Corals relocated to clear path for Saudi pipeline

Saudi Arabia’s Environmental Protection Department (EPD) and the Offshore Projects Division of the Saudi Aramco’s Northern Area Projects Department (OPD/NAPD) have sponsored a coral relocation project in the Arabian Gulf.

Offshore staff

DHAHRAN, Saudi Arabia -- Saudi Arabia’s Environmental Protection Department (EPD) and the Offshore Projects Division of the Saudi Aramco’s Northern Area Projects Department (OPD/NAPD) have sponsored a coral relocation project in the Arabian Gulf.
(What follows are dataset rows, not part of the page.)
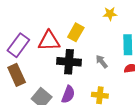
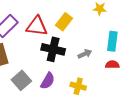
gray arrow: (102, 62) -> (85, 54), turned 96

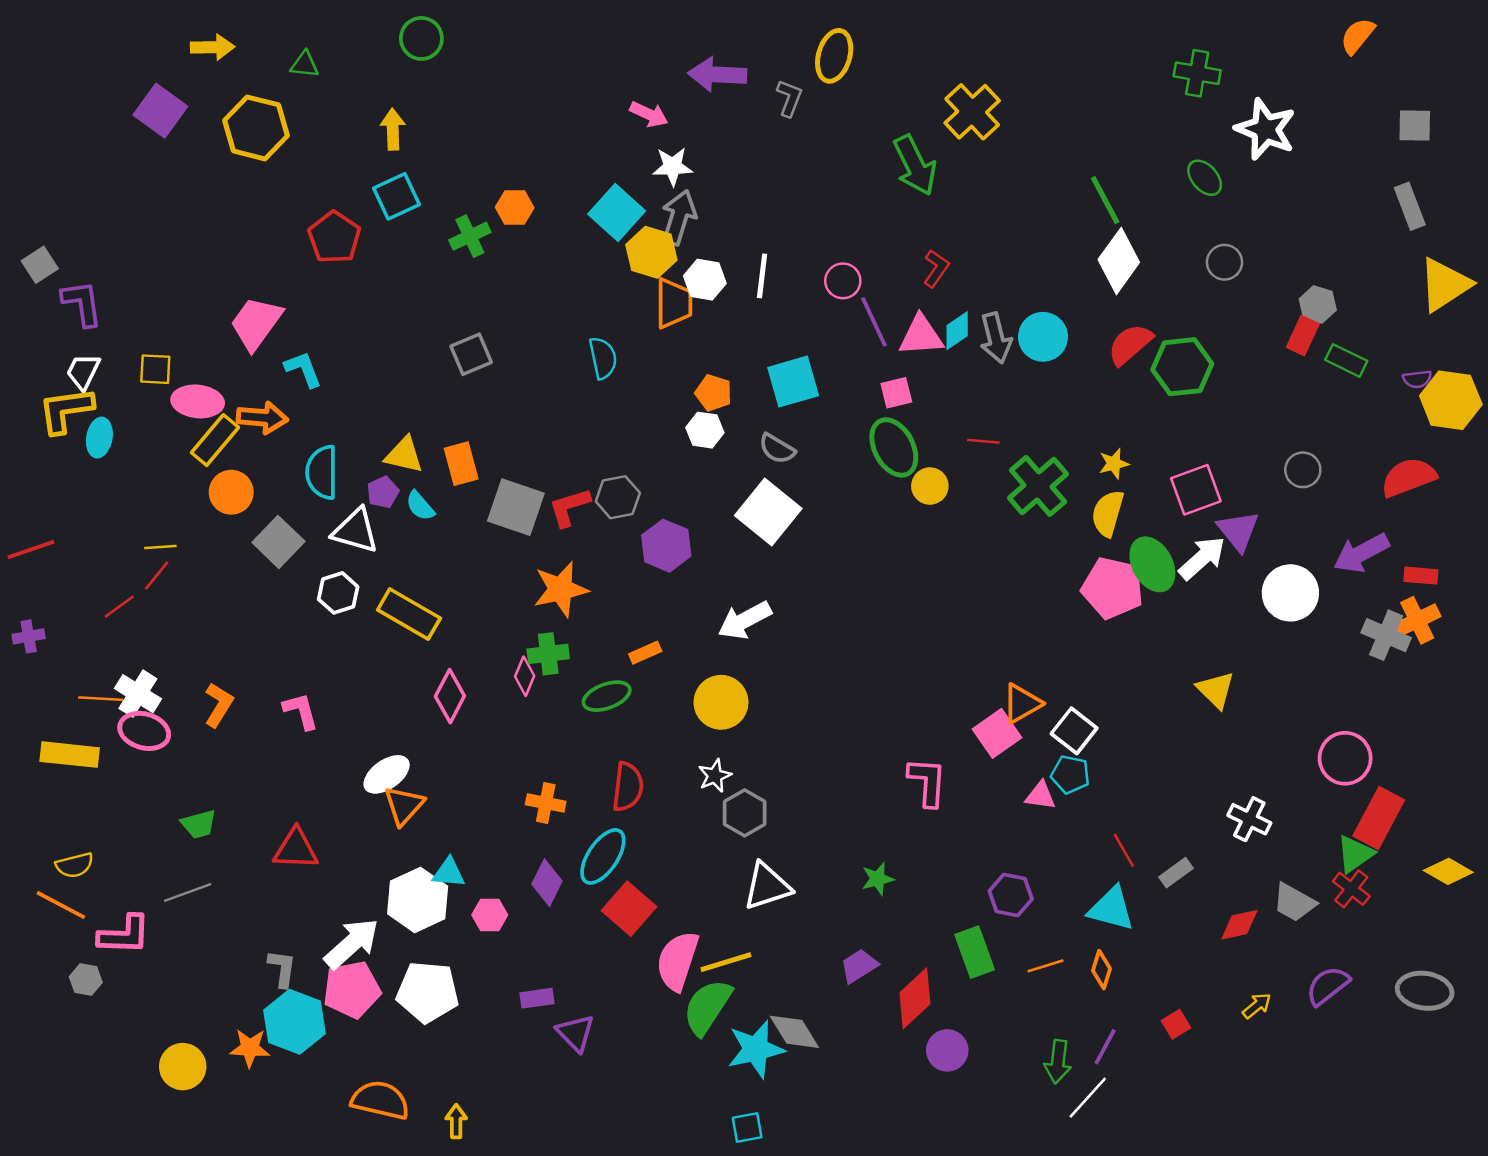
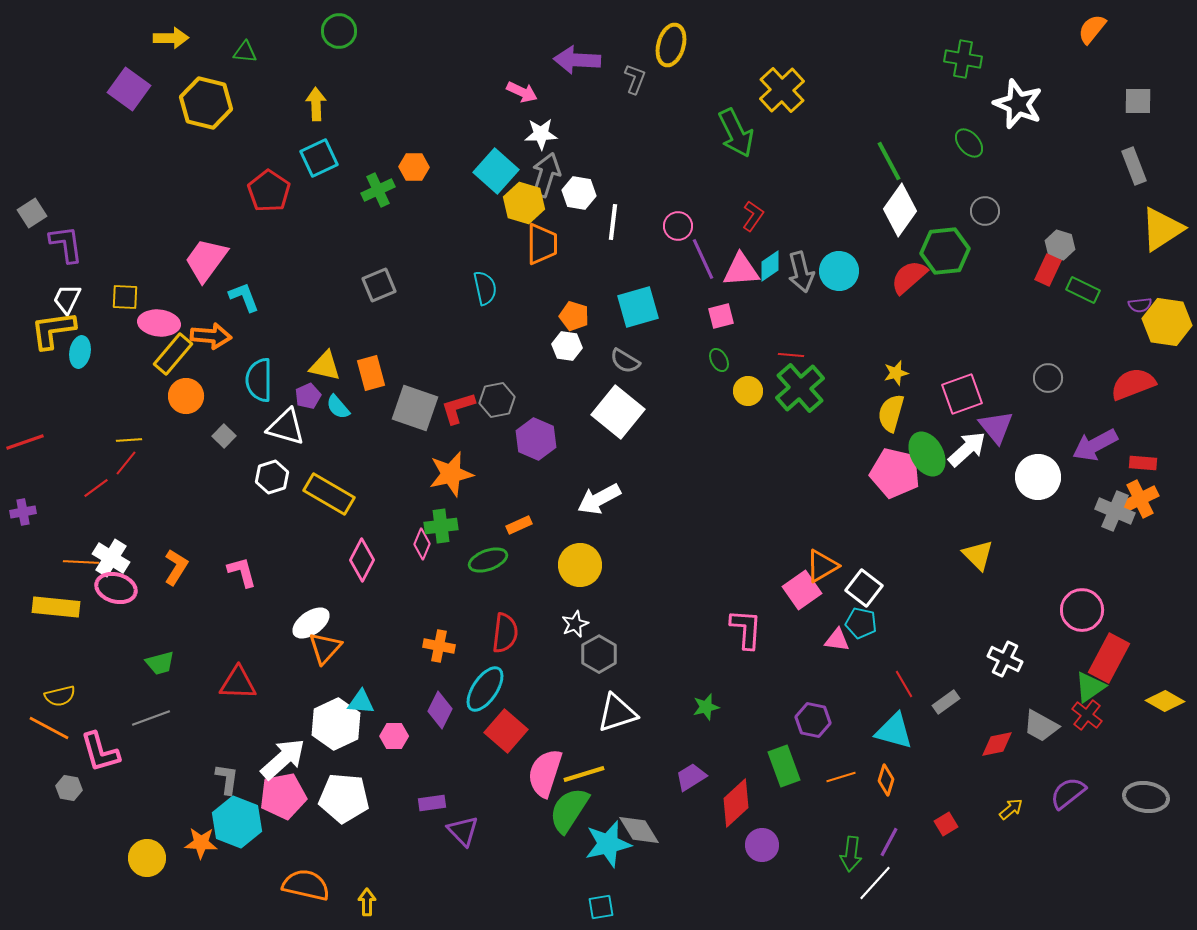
white hexagon: (705, 280) -> (579, 193), moved
green hexagon: (1182, 367) -> (945, 251), moved
green ellipse: (894, 447) -> (719, 360), size x0.5
green cross: (1038, 486) -> (800, 388), moved
gray square: (278, 542) -> (224, 436), size x0.6
pink L-shape: (124, 935) -> (100, 752), turned 72

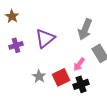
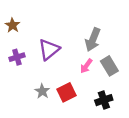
pink arrow: (79, 64) -> (86, 66), moved
black cross: (81, 84) -> (104, 100), moved

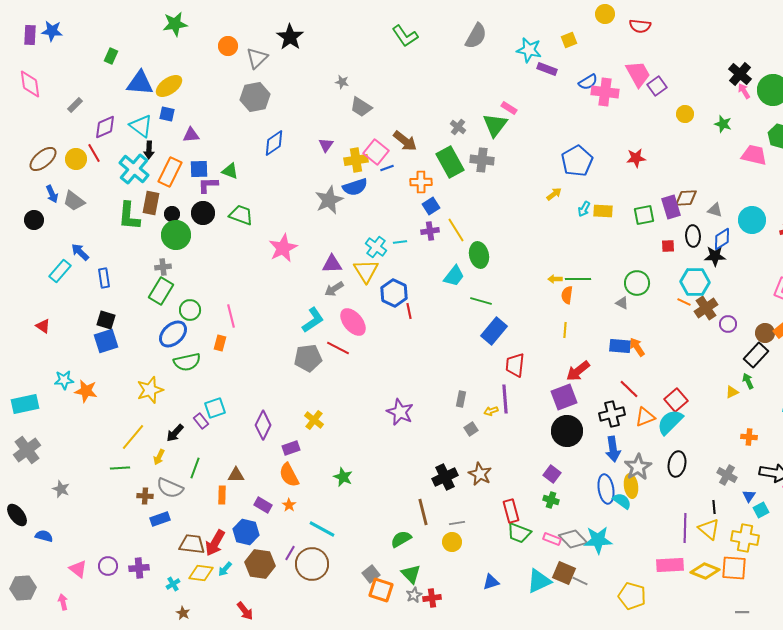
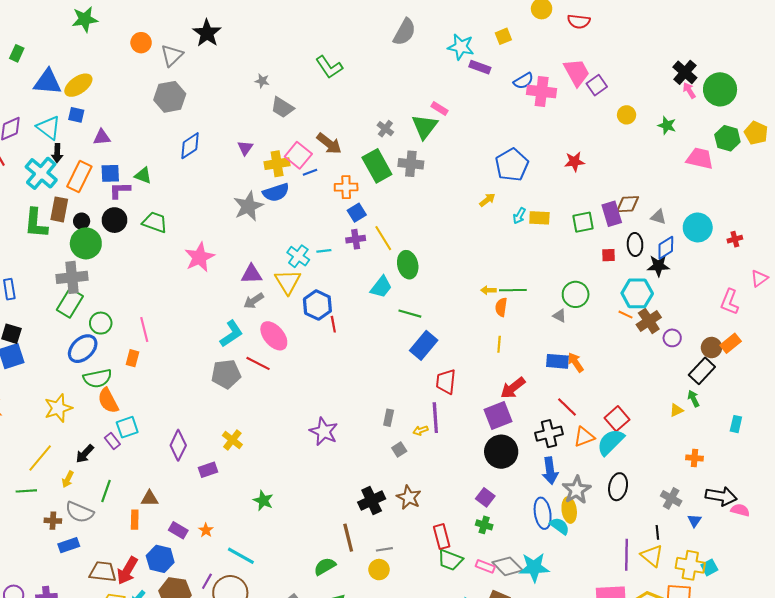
green L-shape: (405, 36) -> (329, 67), moved
gray cross: (163, 267) -> (72, 277), size x1.8
orange semicircle: (289, 475) -> (108, 401), moved
cyan square: (761, 510) -> (709, 567), moved

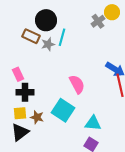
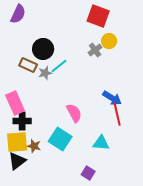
cyan line: (62, 37) -> (59, 66), turned 36
pink rectangle: (18, 74) -> (15, 103), size x1.6
yellow square: (20, 113) -> (17, 142), size x1.6
cyan triangle: (93, 123) -> (101, 143), moved

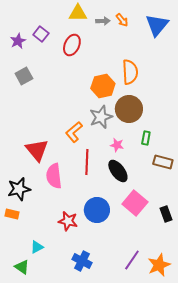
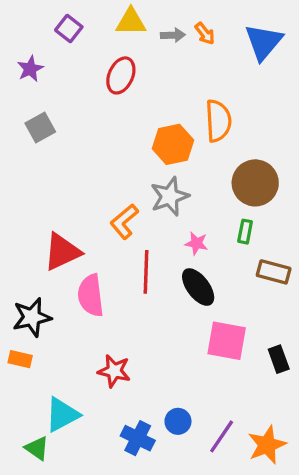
purple square: (41, 34) -> (69, 28), moved
brown circle: (129, 109) -> (255, 183), moved
red triangle: (37, 150) -> (62, 252), turned 45
pink square: (135, 203) -> (227, 341), turned -30
blue circle: (97, 210) -> (178, 421), moved, size x0.6
cyan triangle: (37, 247) -> (62, 415), size x1.6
The aim was to minimize ecological disturbance caused by a planned offshore pipelay installation.

Aramco says a coral assemblage was discovered less than 100 m (328 ft) from the beach in the Safaniya offshore field during the pipelay environmental-impact assessment. The corals were in the path of a trench due to be constructed for the pipe, and would have been destroyed during dredging.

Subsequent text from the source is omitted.